Western-leaning President Viktor Yushchenko is pushing for membership of
the military alliance, but opinion polls show more than half of
Ukrainians are opposed to the idea. The government says a decision on
whether to join NATO will be made based on a nationwide referendum.
"The United States certainly supports that vital discussion in this
country," Senator Richard Lugar told The Associated Press in an
interview.
Yushchenko stepped up his efforts Tuesday by formally requesting NATO's
Membership Action Plan, a key step on the road to joining the alliance.
He expressed hope that a decision on the plan could be reached at a NATO
summit in April in Bucharest, Romania.
Ukraine's NATO bid also faces strong opposition from Russia, which has
been angered by NATO's eastward expansion and deployments close to its
borders.
Lugar, the leading Republican on the U.S. Senate Foreign Relations
Committee, acknowledged that the discussion wouldn't be easy. "Other
countries may want to enter into an international debate, they may have
comments also," he said.
Lugar, who has devoted much of his career to nuclear safety and energy
security, also urged Ukraine, which depends on Russia for most of its
energy supplies, to develop its own oil and gas fields and consider
alternative energy sources such as wind power.

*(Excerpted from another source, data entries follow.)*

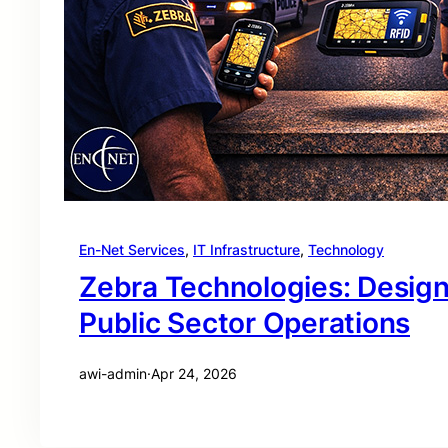
En-Net Services
, 
IT Infrastructure
, 
Technology
Zebra Technologies: Desig
Public Sector Operations
awi-admin
·
Apr 24, 2026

"Very clearly there are resources in this country -- oil and natural
gas. This is going to require cooperation with international companies,
with international investment," Lugar told the AP. "I am most hopeful
that there will be a timetable that will be moved up to think through
what resources there are available here."
Lugar expressed hope that relations with Washington would further
strengthen after the government of pro-Western Yulia Tymoshenko took
office in December after months of political deadlock.
"Relations are excellent and my guess is that they will grow even
stronger," Lugar said.
Yushchenko on Tuesday invited President George W. Bush to visit Ukraine
in April. The U.S. Embassy in Kiev said such a visit was possible.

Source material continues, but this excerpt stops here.